*Work task:* Select from the data all lines with the word "Pertanian".

[Data records]
- - -

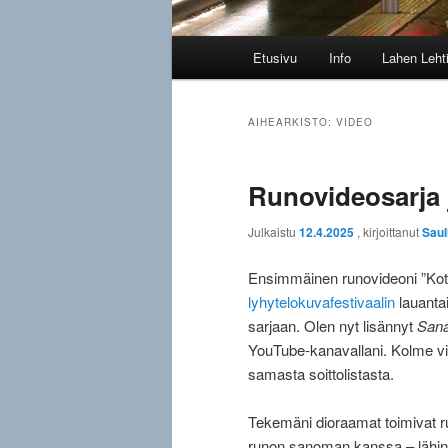
Päävalikko
Etusivu
Info
Lahen Leht
AIHEARKISTO:
VIDEO
Runovideosarja 
Julkaistu
12.4.2025
, kirjoittanut
Saul
Ensimmäinen runovideoni ”Kotik
lyhytelokuvafestivaalin
lauantai
sarjaan. Olen nyt lisännyt
Sana
YouTube-kanavallani. Kolme vii
samasta soittolistasta.
Tekemäni dioraamat toimivat run
runon sanoman kanssa – lähinn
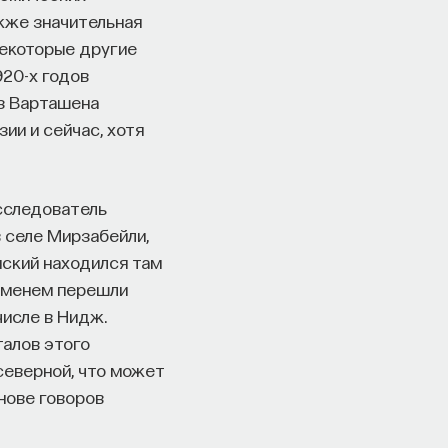
кже значительная
некоторые другие
920-х годов
из Варташена
ии и сейчас, хотя
Исследователь
в селе Мирзабейли,
нский находился там
еменем перешли
числе в Нидж.
талов этого
 северной, что может
нове говоров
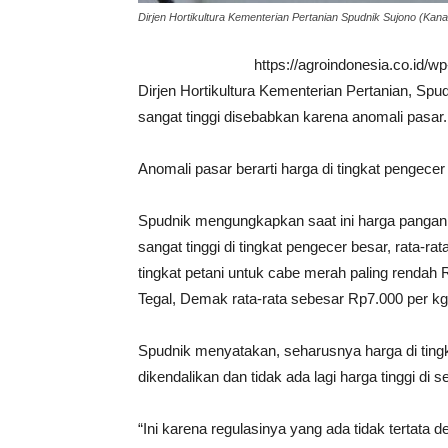
Dirjen Hortikultura Kementerian Pertanian Spudnik Sujono (Kana
https://agroindonesia.co.id/
Dirjen Hortikultura Kementerian Pertanian, Sp
sangat tinggi disebabkan karena anomali pasar.
Anomali pasar berarti harga di tingkat pengecer 
Spudnik mengungkapkan saat ini harga pangan 
sangat tinggi di tingkat pengecer besar, rata-r
tingkat petani untuk cabe merah paling rendah
Tegal, Demak rata-rata sebesar Rp7.000 per kg
Spudnik menyatakan, seharusnya harga di tingka
dikendalikan dan tidak ada lagi harga tinggi di
“Ini karena regulasinya yang ada tidak tertata 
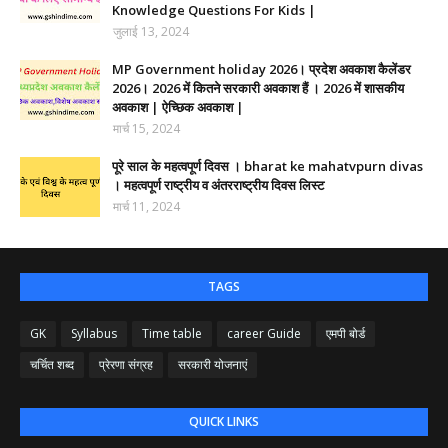
Knowledge Questions For Kids |
जुलाई 13, 2024
MP Government holiday 2026। प्रदेश अवकाश कैलेंडर
2026। 2026 में कितने सरकारी अवकाश हैं । 2026 में शासकीय
अवकाश | ऐच्छिक अवकाश |
मार्च 15, 2024
पूरे साल के महत्वपूर्ण दिवस । bharat ke mahatvpurn divas
। महत्वपूर्ण राष्ट्रीय व अंतरराष्ट्रीय दिवस लिस्ट
मार्च 11, 2024
TAGS
GK
Syllabus
Time table
career Guide
एमपी बोर्ड
चर्चित शब्द
प्रेरणा संग्रह
सरकारी योजनाएं
QUICK LINKS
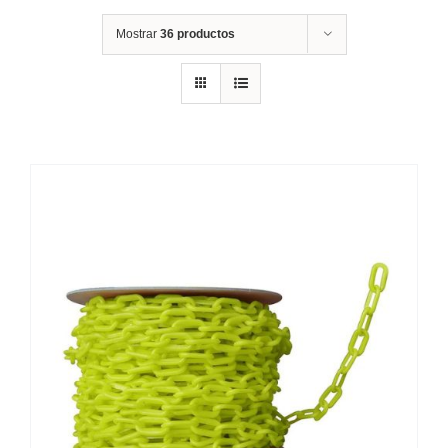
Mostrar
36 productos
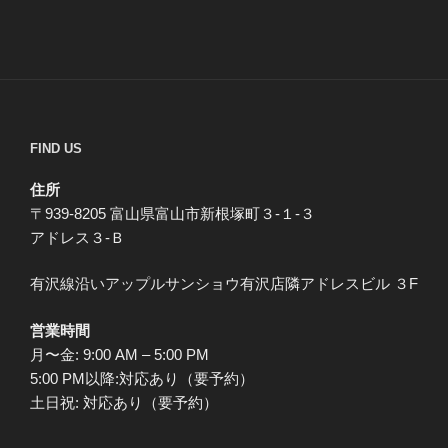
FIND US
住所
〒939-8205 富山県富山市新根塚町３-１-３
アドレス３-Ｂ
有沢線沿いアップルサンショウ有沢店隣アドレスビル ３F
営業時間
月〜金: 9:00 AM – 5:00 PM
5:00 PM以降:対応あり（要予約）
土日祝: 対応あり（要予約）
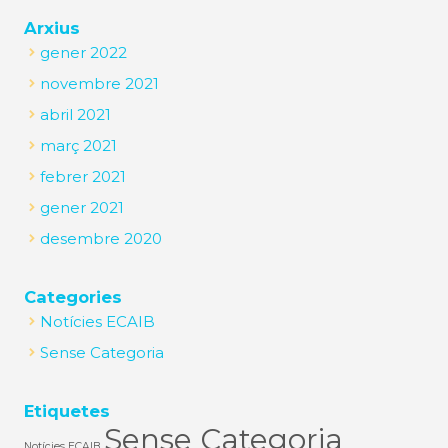
Arxius
gener 2022
novembre 2021
abril 2021
març 2021
febrer 2021
gener 2021
desembre 2020
Categories
Notícies ECAIB
Sense Categoria
Etiquetes
Sense Categoria
Notícies ECAIB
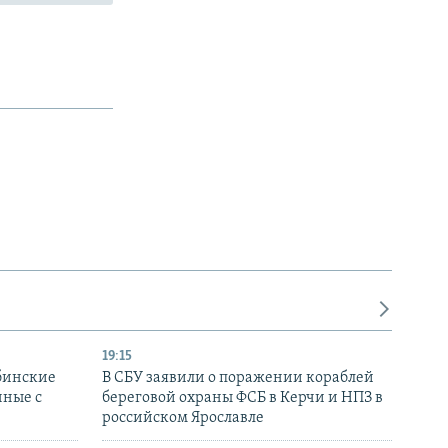
19:15
бинские
В СБУ заявили о поражении кораблей
нные с
береговой охраны ФСБ в Керчи и НПЗ в
российском Ярославле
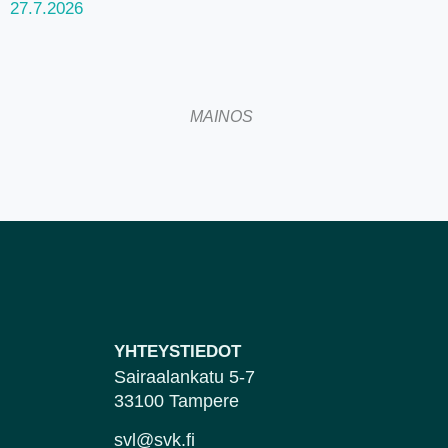
27.7.2026
MAINOS
YHTEYSTIEDOT
Sairaalankatu 5-7
33100 Tampere
svl@svk.fi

- - -

*Worked solution:*
Dirjen Hortikultura Kementerian Pertanian Spudnik Sujono (Kana
Dirjen Hortikultura Kementerian Pertanian, Sp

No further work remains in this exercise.